Working in and visiting the old school woodwork shops in Great Britain, particularly in Bucks, the smell in those places was a combination of wood, hide glue, and linseed oil. Cheese toast was a lesser element. Not a bad smell.
 
Ha hide glue,haven't seen or smelled the stuff in years .Oak on the other hand smells the same if it's 200 years old or green sawn .Damned stuff makes my eyes water .
 
You know on this oil and paint business it became cheaper in the long haul to metal side those old buildings .The danged paint became so it was only good for about 5 to 7years .After about two or three times of repainting you had the price of the siding invested .
 
Not if you used wood tar and linseed oil Al. If seen buildings hundreds and hundreds of years old with such treatment. I'm yet to see steel sidings look good beyond 10 years.
 
Precisely.
Good carpentry work, that allows the water to drip off the wood fast and linseed/tar mixture will make a wooden building last a looooong time.

Marc, you can add any natural pigment to change the color, but it'll alwys be in the dark end of things, since the tar is dark.
But if you ever go to Sweden or Finland, you can find very light types of tar.
 
Well yeah I can agree about all that .However it depends on the praticular situation .A fine old heritage home is one thing and a dairy barn is another .FWIW those old out buildings I mentioned with crude oil lasted for years and years if they got treated on a regular bassis .

As far as metal siding it will hang in there too .Just depends on what you want .
 
I just thought of something that most will find dumb but here goes .
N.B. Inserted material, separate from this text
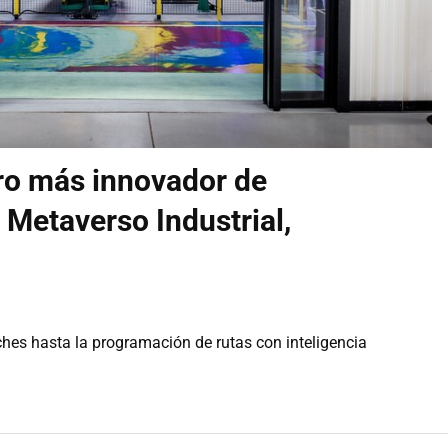
ro más innovador de
 Metaverso Industrial,
ches hasta la programación de rutas con inteligencia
Years ago the farmers up around Cadillac Michigan would side their barns and outbuildings with pine I assume,board and batten .They wouldn't paint them at all .No oil no tar nothing .
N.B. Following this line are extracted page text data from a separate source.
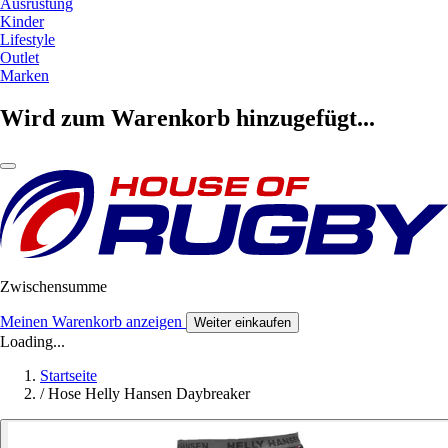
Ausrüstung
Kinder
Lifestyle
Outlet
Marken
Wird zum Warenkorb hinzugefügt...
Zwischensumme
Meinen Warenkorb anzeigen
Weiter einkaufen
Loading...
Startseite
/
Hose Helly Hansen Daybreaker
Because the way the property tax was figured they would reside them every 20 to 25 years because what they saved in taxes more than paid for the siding .They kept good roofs on them though .Odd but that's just the way they did it back then .
 
No difference between crude oil and wood tar. Its the same idea, an oil based treatment that soaks into the wood. My experience of steel siding, even the expensive galvanised plastic coated stuff, is that it slowly rusts after a couple of years, and ends up looking really ugly.
Downside of using wood tar is that it's really flammable. I do wonder if you could add a fireproofing agent of some kind.